The exercise calls for exact output of the lines between the one that contains "You are a GUI" and the end of the data, with both ends kept and pictures left out.

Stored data
*** Block opens ***

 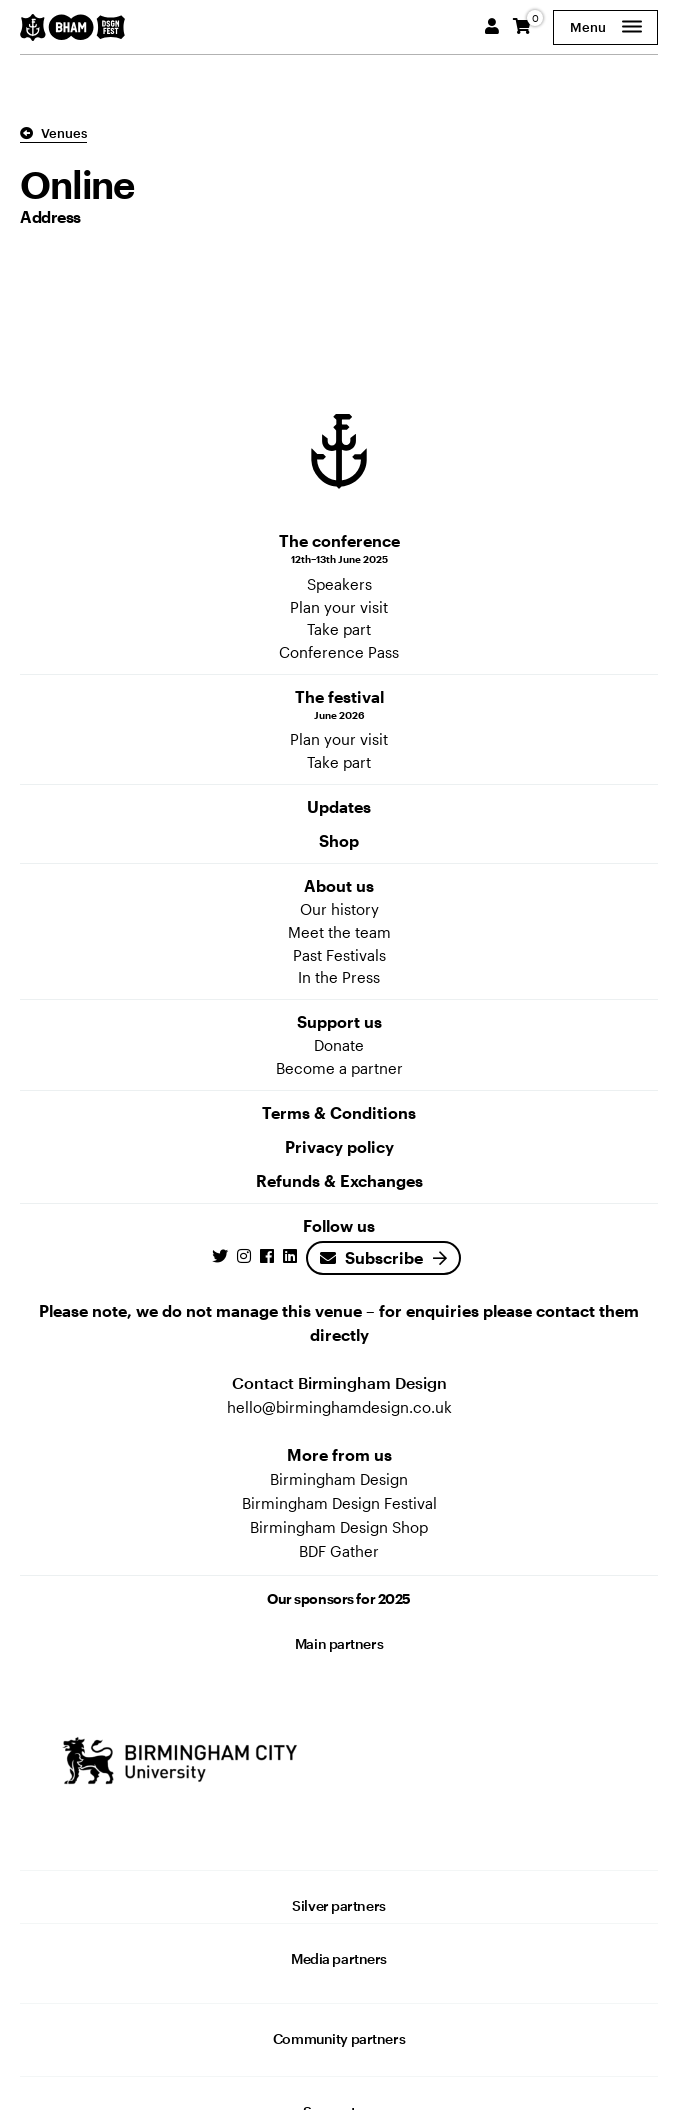 What do you see at coordinates (339, 1021) in the screenshot?
I see `Support us` at bounding box center [339, 1021].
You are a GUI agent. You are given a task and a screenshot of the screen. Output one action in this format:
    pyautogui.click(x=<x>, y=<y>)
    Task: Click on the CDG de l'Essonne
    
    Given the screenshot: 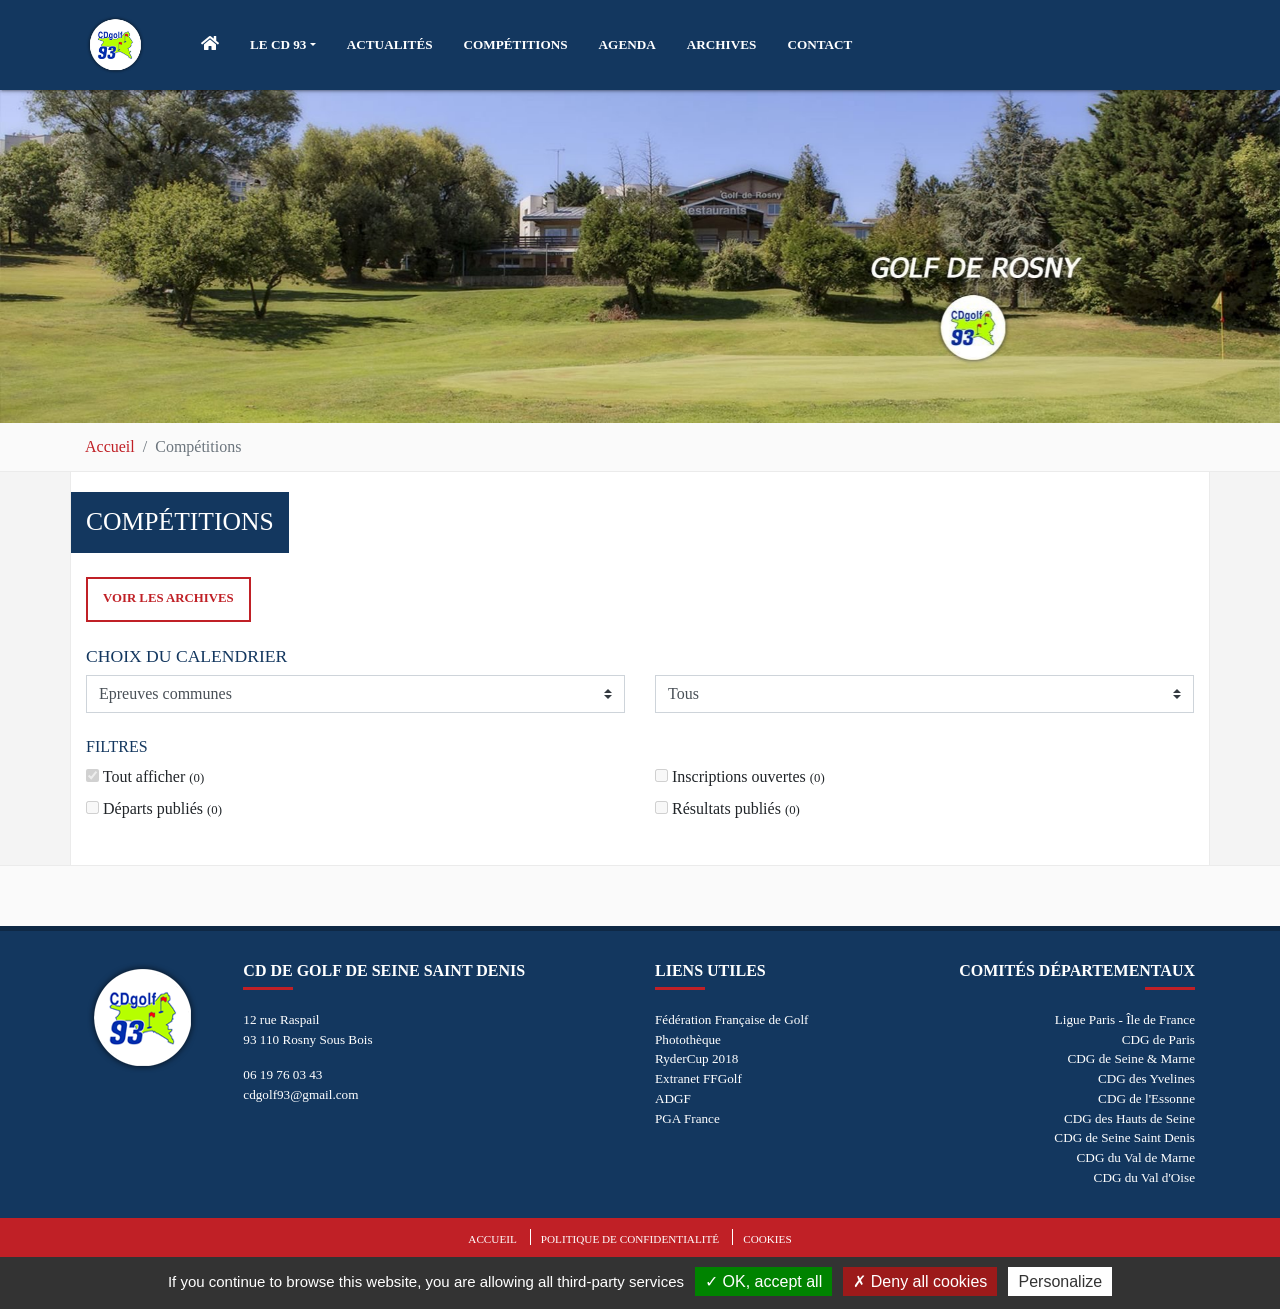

*** Block closes ***

▶ [SOLUTION FOR THIS EXERCISE]
You are a GUI agent. You are given a task and a screenshot of the screen. Output one action in this format:
    pyautogui.click(x=<x>, y=<y>)
    Task: Click on the CDG de l'Essonne
    
    Given the screenshot: 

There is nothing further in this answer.